O velório vai ser longo e doloroso e espera-se apenas que o enterro, ainda sem data marcada, ocorra antes de o cadáver entrar em decomposição. Mas o cheiro, que até agora tem sido disfarçado com perfumes, vai rapidamente tornar-se insuportável para o nariz de qualquer democrata.
Uma ideia é uma coisa poderosa, capaz de mudar o mundo e de mobilizar milhões. Mas é também frágil. E a ideia da Europa não resistiu a uma noite de “waterboarding mental” como aquela a que foi submetido o primeiro-ministro grego, depois de um fim-de-semana de chantagem, de mentiras espalhadas por poderosas máquinas de propaganda (“A Grécia quer viver à custa dos contribuintes europeus”) e de um permanente destilar de ódio contra Atenas.
O ataque à Grécia está ainda em curso e o seu desenlace ainda não se conhece mas, seja qual for a sua evolução, ele já destruiu a Europa.
Teria sido mais honesto se Angela Merkel e Wolfgang Schäuble tivessem enviado os tanques alemães invadir a praça Syntagma e tornar a pilhar abertamente a Grécia como o fizeram as tropas nazis há setenta anos. Mas o que a Alemanha e os seus cúmplices fizeram tem menos riscos e é mais lucrativo. A guerra de hoje ganha-se com “banks instead of tanks”.

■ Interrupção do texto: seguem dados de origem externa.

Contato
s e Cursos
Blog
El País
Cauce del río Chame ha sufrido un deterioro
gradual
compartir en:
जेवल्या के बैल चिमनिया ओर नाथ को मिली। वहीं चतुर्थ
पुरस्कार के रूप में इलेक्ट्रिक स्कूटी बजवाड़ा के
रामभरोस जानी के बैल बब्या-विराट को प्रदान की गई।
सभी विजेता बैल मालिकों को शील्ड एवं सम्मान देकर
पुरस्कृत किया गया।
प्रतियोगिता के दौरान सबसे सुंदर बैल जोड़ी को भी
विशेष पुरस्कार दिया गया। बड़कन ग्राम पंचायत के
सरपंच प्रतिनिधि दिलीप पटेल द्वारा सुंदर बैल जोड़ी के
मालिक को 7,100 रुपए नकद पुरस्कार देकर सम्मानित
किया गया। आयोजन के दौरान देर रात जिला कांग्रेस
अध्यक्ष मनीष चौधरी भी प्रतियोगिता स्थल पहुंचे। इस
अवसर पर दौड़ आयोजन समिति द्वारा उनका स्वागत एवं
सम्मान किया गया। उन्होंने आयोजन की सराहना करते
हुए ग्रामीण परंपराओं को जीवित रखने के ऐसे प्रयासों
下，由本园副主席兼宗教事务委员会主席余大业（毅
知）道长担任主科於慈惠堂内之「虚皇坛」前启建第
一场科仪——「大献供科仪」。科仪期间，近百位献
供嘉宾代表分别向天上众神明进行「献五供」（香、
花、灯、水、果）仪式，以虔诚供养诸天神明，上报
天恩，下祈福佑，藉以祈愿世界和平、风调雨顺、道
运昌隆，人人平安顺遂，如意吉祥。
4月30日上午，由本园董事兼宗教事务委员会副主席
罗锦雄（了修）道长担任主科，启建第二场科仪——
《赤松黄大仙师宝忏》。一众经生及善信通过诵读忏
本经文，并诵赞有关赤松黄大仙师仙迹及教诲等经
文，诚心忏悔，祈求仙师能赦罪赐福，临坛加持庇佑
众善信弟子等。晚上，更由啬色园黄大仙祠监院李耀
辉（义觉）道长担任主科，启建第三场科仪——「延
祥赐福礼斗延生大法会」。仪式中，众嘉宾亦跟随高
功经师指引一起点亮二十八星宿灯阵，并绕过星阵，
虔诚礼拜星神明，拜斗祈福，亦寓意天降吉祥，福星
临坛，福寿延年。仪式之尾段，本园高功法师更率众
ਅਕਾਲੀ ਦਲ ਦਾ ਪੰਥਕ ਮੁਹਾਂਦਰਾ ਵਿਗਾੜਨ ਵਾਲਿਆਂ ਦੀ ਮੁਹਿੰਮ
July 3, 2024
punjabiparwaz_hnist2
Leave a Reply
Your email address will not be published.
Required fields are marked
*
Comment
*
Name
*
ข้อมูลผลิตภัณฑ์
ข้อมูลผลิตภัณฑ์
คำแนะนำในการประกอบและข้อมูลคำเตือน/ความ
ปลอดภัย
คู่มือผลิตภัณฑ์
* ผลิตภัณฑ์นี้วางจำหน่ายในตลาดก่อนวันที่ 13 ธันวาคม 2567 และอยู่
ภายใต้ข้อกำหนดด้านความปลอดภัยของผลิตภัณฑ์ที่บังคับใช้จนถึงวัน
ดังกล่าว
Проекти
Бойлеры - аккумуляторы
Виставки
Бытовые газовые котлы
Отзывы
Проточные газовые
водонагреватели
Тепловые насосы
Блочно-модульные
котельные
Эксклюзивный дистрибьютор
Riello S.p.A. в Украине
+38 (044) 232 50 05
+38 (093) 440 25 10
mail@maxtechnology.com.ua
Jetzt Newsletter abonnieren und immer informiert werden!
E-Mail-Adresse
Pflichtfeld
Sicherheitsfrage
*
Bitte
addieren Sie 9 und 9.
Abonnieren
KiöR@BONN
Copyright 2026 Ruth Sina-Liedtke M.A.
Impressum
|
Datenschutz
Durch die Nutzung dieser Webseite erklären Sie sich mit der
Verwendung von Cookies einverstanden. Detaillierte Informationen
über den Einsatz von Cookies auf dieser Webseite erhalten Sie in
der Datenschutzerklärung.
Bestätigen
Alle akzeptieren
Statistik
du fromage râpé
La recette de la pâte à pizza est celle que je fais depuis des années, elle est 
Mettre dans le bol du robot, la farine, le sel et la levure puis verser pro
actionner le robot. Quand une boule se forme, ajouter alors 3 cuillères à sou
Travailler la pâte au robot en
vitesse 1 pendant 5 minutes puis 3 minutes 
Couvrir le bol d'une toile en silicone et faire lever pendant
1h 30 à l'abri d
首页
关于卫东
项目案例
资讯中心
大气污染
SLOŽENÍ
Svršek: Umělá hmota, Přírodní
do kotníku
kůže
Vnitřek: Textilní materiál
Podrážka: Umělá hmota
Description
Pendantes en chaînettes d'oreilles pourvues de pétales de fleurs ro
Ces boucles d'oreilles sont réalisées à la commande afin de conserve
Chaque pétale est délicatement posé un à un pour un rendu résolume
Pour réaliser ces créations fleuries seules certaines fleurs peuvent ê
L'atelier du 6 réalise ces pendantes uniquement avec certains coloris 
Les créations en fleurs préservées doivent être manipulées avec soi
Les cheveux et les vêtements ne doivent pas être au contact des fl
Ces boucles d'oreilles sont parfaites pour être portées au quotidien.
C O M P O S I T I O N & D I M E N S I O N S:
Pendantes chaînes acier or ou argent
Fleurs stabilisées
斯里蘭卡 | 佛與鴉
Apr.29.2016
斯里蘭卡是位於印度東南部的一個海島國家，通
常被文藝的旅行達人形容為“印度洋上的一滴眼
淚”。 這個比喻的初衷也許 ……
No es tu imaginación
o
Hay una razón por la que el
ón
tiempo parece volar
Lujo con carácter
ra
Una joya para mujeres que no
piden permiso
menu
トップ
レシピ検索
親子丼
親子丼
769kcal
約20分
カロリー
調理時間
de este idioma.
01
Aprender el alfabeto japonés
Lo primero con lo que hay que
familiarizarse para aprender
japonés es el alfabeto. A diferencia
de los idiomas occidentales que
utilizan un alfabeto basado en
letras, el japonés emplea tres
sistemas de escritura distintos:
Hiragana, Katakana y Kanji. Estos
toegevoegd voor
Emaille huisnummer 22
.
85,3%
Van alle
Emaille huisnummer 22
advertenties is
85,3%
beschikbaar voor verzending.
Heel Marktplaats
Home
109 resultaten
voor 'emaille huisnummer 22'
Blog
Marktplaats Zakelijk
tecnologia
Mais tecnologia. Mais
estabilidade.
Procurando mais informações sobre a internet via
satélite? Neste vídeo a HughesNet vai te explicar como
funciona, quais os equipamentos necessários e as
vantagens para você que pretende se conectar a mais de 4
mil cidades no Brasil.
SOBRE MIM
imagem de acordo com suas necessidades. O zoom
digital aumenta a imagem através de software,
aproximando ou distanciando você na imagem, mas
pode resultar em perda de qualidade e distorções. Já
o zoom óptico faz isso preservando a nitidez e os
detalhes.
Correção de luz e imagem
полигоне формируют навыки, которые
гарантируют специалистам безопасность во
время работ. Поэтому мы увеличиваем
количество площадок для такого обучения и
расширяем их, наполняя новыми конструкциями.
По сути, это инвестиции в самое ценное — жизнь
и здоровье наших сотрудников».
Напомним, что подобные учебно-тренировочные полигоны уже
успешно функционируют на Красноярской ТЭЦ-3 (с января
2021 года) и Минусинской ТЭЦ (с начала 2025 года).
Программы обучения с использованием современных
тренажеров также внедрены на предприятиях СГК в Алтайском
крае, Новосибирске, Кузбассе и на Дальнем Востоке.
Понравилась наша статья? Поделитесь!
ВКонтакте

O que a Alemanha fez, sob a direcção de Schäuble, a aquiescência de Merkel, a cumplicidade gananciosa de meia dúzia de países e a assistência de uns quantos servos solícitos como Passos Coelho e a hesitação de uns políticos medrosos, como Hollande e Renzi, foi a ocupação da Grécia e a substituição do que restava de democracia por uma ditadura financeira. Não foi uma ocupação militar, mas foi uma ocupação, que roubou a Grécia da réstia de soberania que lhe sobrava.
A União Europeia passou de “clube das democracias” a uma ditadura financeira - assim, sem aspas - executada pela Alemanha e que não tolera o mínimo desvio aos seus ditames. As democracias podem fazer eleições e escolher governos desde que estes façam exactamente o que Berlim e a banca internacional ditam. E, se não o fizerem, arrepender-se-ão amargamente.
Que a austeridade não funciona para resolver os problemas que diz resolver (dívida, crescimento, emprego, competitividade) todos o sabem. Por que razão então a imposição deste “catálogo de atrocidades”, como ontem a revista alemã Der Spiegel chamava às imposições feitas à Grécia? Para dar o exemplo. Para castigar o país que ousou pensar em soberania. Para humilhar o país que ousou convocar um referendo que desafiava Bruxelas e Berlim. Para dobrar a espinha do partido que ousou exigir as reparações de guerra devidas pela Alemanha. Para garantir que nenhum dos países devedores tem veleidades de independência e estraga as contas da Alemanha, a quem convém que haja países endividados que não só lhe pagam juros todos os trimestres, como importam automóveis e submarinos alemães aumentando as suas dívidas, como ainda afugentam dos seus países os investimentos que acabam por cair no colo de Berlim.
A austeridade não é um remédio amargo que a Grécia não quer tomar. É uma invasão de um país por meios não militares, uma usurpação da democracia, uma substituição de governos democráticos e uma forma de eternizar a submissão política dos países. A austeridade é o novo colonialismo. E a União Europeia tornou-se a sua ponta de lança.
Outra lição que este ataque à Grécia nos oferece é que o desejo de hegemonia da Alemanha não é uma fantasia de paranóicos empenhados em desenterrar fantasmas desaparecidos há muito. A Alemanha não esconde aliás essa veleidade. As propostas de Schäuble (como o sequestro de 50 mil milhões de euros de bens, que a Grécia só poderá reaver se pagar um resgate, como nos raptos) acabaram todas por surgir nos documentos, mesmo quando todos pareciam achá-las excessivas.